IF you are looking for food, access our food locator. Most of the listings on there have a phone number. It’s best to call and make sure they are open before you go.
So far, according to the CDC, there has been no evidence that the virus has been transmitted by food. We have included some additional links:
USEFUL CDC PDF DOCUMENTS – ENGLISH
- What you need to know about coronavirus disease 2019 (COVID-19)
- What to do if you are sick with coronavirus disease 2019 (COVID-19)
- COVID 19 CDC Symptoms
- COVID 19 CDC Stop the Spread
USEFUL CDC PDF DOCUMENTS – SPANISH
- What You Need to Know about COVID 19 CDC Spanish
- What to do if you are sick with COVID 19 CDC Spanish
- COVID 19 CDC Symptoms Spanish
- COVID 19 CDC Stop the Spread Spanish
There is currently no vaccine to prevent this particular strain of the coronavirus.
Recommendations to prevent infection are aligned with everyday measures to avoid the spread of respiratory diseases. These actions include:
- Practice good hand washing and hand hygiene. Wash your hands well and often, for at least 20 seconds with warm soapy water. Follow with a 60% alcohol-based hand sanitizer.

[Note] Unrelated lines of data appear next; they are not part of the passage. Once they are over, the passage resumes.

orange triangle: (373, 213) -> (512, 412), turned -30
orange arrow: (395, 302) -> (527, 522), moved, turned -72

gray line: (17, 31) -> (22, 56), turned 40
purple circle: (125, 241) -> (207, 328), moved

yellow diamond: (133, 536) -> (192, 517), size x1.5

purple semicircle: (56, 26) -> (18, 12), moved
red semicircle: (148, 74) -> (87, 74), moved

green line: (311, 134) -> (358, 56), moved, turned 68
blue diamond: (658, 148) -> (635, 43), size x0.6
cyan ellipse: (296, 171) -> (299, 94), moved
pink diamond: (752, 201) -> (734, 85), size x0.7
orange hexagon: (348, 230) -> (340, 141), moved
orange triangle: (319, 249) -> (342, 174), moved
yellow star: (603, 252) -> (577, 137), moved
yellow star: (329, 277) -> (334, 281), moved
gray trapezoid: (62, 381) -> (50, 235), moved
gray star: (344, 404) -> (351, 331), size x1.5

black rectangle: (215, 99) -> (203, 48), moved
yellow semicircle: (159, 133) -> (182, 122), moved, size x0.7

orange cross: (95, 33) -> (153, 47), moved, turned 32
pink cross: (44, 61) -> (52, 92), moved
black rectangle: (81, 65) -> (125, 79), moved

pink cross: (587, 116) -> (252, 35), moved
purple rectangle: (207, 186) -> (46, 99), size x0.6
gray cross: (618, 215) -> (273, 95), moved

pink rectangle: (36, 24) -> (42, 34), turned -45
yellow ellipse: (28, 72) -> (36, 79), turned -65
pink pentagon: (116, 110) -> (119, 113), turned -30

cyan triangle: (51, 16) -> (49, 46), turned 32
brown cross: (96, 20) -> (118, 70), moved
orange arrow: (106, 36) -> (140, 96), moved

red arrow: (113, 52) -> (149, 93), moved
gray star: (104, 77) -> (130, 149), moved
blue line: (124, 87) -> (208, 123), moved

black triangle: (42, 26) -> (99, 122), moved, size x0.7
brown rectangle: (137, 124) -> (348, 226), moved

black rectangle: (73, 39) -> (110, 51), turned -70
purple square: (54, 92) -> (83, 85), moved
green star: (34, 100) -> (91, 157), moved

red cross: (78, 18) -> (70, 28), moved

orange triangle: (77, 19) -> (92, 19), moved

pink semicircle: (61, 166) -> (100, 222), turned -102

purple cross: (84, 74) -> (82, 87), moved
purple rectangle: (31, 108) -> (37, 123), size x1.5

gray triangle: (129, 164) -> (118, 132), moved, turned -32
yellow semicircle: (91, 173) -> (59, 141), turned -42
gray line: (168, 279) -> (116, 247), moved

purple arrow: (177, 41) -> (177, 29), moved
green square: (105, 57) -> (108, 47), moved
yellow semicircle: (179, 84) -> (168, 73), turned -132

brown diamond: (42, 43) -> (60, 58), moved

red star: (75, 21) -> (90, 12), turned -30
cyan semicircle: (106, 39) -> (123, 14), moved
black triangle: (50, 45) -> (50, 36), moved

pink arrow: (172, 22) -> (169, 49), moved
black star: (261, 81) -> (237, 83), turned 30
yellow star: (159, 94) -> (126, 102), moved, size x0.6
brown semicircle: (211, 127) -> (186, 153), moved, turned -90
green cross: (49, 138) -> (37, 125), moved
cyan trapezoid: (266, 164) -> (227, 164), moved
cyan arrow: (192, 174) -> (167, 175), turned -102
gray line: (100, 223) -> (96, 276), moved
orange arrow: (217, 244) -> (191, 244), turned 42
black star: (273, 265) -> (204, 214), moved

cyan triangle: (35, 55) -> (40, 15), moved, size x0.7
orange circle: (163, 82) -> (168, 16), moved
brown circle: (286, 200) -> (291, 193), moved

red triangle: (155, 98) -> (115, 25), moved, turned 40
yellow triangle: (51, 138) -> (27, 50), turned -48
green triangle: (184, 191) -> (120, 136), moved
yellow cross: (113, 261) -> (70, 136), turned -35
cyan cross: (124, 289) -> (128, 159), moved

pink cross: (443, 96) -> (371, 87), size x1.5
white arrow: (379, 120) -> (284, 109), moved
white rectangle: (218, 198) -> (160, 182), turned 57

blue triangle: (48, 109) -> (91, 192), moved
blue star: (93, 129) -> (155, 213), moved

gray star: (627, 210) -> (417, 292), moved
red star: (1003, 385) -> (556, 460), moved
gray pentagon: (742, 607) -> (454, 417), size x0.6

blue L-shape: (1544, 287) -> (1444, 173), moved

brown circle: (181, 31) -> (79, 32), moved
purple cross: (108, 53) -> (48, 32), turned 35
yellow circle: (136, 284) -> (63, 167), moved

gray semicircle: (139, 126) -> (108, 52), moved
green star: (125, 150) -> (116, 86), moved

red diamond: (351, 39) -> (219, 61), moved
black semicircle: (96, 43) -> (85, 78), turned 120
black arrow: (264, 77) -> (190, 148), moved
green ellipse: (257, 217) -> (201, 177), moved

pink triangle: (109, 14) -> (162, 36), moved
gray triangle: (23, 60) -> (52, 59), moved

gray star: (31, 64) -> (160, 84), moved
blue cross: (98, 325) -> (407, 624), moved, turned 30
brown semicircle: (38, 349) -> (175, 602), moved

- Cover your nose and mouth with a flexed elbow or paper tissue when coughing or sneezing. Dispose of the tissue immediately and wash your hands.
- Refrain from touching your eyes, nose, and mouth. Perform hand hygiene afterward if you must touch your face.
- Make sure you have your flu vaccine. This will help maintain your personal health, protect your immune system, and reduce stress on the medical system.
- Risk of virus transmission via food in the supply chain is very low – it is more of a person-to-person risk.
- Frequent reminders for all volunteers and visitors of proper hygiene protocol while in your facilities is important.
- Employee health and hygiene is critical in controlling the spread of the virus. Do not go to work ill. Staying home when you are sick will reduce the risk of any illness to yourself and your co-workers.
- A medical face mask is not required if people are well and NOT exhibiting symptoms. There is no evidence that wearing a mask – of any type – protects non-sick persons.
- Clean and disinfect frequently touched objects and surfaces using a regular household cleaning spray or wipe.
- Have best practices and proper equipment and chemicals in place for cleaning up an issue with bodily fluids in your establishment (e.g. vomit, blood, urine).
- Ensure effective sanitation programs and perform routine environmental cleaning of your facility. Use cleaning agents that effectively kill bacteria and viruses. No additional disinfection beyond what is required for food safety is recommended at this time.
Our normal best practices for health and safety are effective. We simply need to be more mindful and vigilant in applying them, especially during the cold and flu season. If you have any questions or concerns regarding COVID-19, please reference the websites above. Let’s be safe out there!